- **Exercise**:
What lines below include the word "button"? Copy each one.

(Given entries Opens)

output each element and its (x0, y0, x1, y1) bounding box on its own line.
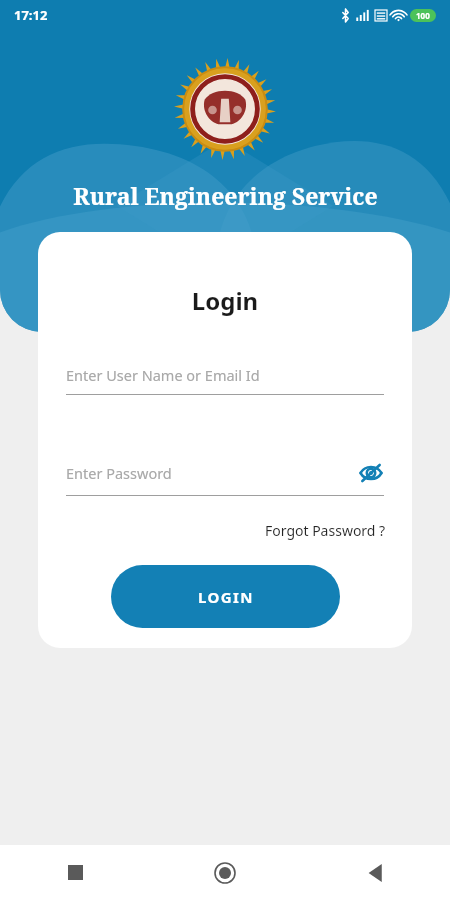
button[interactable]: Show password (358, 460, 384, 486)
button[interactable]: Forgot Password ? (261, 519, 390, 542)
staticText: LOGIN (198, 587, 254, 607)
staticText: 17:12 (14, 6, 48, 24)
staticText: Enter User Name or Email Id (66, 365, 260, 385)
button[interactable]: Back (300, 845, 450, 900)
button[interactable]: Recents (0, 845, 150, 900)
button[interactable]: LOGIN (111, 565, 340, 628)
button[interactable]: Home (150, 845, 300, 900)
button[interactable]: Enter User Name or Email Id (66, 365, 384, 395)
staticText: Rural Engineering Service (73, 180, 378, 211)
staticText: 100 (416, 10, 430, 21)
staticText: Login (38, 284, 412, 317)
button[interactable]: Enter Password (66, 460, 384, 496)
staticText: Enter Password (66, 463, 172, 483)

(Given entries Closes)

- **Task output**:
button[interactable]: Show password (358, 460, 384, 486)
button[interactable]: Forgot Password ? (261, 519, 390, 542)
button[interactable]: Back (300, 845, 450, 900)
button[interactable]: Recents (0, 845, 150, 900)
button[interactable]: LOGIN (111, 565, 340, 628)
button[interactable]: Home (150, 845, 300, 900)
button[interactable]: Enter User Name or Email Id (66, 365, 384, 395)
button[interactable]: Enter Password (66, 460, 384, 496)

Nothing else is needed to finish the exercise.